* _Exercise brief_: Range to reproduce from the entries below: the line with "Escandalosas", the line with "adat bejegyzése és", and every line in between. Give them exactly and give nothing else.
--------------------------------------------------
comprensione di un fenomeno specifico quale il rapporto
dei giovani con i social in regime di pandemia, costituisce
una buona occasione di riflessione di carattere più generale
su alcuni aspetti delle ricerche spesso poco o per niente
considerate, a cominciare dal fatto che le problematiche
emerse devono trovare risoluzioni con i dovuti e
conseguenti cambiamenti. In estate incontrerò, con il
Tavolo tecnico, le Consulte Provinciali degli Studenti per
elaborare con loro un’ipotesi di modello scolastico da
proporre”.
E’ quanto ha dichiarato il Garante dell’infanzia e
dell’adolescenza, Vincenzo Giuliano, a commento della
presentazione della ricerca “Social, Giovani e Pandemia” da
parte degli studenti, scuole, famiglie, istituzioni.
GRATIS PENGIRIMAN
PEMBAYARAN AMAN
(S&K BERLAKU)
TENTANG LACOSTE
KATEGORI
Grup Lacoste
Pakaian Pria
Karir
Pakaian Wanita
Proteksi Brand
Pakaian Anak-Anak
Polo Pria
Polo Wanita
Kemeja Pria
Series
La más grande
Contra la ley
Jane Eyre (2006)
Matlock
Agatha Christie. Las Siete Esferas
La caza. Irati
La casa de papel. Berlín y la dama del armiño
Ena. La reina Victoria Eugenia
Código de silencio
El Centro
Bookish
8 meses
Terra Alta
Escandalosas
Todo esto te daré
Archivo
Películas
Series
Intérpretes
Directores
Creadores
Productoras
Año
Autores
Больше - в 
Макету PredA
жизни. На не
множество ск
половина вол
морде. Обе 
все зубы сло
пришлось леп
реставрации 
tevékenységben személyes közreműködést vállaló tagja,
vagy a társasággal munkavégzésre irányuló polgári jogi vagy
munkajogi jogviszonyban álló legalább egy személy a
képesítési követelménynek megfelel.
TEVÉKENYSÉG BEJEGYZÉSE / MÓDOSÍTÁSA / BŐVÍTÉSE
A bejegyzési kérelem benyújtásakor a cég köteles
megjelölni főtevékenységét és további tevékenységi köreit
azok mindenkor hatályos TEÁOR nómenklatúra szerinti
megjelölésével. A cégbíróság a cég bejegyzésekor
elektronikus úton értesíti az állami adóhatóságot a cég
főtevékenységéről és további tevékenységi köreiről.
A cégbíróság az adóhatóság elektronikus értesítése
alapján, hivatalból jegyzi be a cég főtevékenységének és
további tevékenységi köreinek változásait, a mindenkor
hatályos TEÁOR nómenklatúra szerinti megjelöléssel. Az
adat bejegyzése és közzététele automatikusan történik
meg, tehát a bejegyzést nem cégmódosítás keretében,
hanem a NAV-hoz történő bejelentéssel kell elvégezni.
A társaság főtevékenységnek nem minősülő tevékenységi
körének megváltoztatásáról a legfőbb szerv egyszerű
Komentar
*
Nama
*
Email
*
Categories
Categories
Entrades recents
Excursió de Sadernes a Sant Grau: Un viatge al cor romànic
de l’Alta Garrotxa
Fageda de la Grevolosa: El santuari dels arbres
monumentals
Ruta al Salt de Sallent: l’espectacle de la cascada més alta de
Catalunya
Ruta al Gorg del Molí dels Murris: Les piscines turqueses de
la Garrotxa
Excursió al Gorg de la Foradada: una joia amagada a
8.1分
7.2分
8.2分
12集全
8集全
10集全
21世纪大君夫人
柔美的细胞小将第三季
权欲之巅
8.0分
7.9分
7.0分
--------------------------------------------------
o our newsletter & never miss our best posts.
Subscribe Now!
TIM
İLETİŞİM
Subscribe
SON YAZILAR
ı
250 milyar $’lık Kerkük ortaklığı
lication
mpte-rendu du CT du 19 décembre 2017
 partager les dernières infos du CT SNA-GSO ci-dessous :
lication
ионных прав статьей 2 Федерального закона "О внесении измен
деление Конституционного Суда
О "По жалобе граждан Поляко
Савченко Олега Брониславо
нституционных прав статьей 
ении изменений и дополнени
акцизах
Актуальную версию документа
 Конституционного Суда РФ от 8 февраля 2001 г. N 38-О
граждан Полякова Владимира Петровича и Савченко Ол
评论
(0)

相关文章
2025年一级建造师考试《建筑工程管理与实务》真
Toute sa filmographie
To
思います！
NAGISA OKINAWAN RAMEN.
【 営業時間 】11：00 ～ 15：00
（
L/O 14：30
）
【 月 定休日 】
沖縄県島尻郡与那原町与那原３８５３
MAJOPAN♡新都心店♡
--------------------------------------------------
* _Response_:
Escandalosas
Todo esto te daré
Archivo
Películas
Series
Intérpretes
Directores
Creadores
Productoras
Año
Autores
Больше - в 
Макету PredA
жизни. На не
множество ск
половина вол
морде. Обе 
все зубы сло
пришлось леп
реставрации 
tevékenységben személyes közreműködést vállaló tagja,
vagy a társasággal munkavégzésre irányuló polgári jogi vagy
munkajogi jogviszonyban álló legalább egy személy a
képesítési követelménynek megfelel.
TEVÉKENYSÉG BEJEGYZÉSE / MÓDOSÍTÁSA / BŐVÍTÉSE
A bejegyzési kérelem benyújtásakor a cég köteles
megjelölni főtevékenységét és további tevékenységi köreit
azok mindenkor hatályos TEÁOR nómenklatúra szerinti
megjelölésével. A cégbíróság a cég bejegyzésekor
elektronikus úton értesíti az állami adóhatóságot a cég
főtevékenységéről és további tevékenységi köreiről.
A cégbíróság az adóhatóság elektronikus értesítése
alapján, hivatalból jegyzi be a cég főtevékenységének és
további tevékenységi köreinek változásait, a mindenkor
hatályos TEÁOR nómenklatúra szerinti megjelöléssel. Az
adat bejegyzése és közzététele automatikusan történik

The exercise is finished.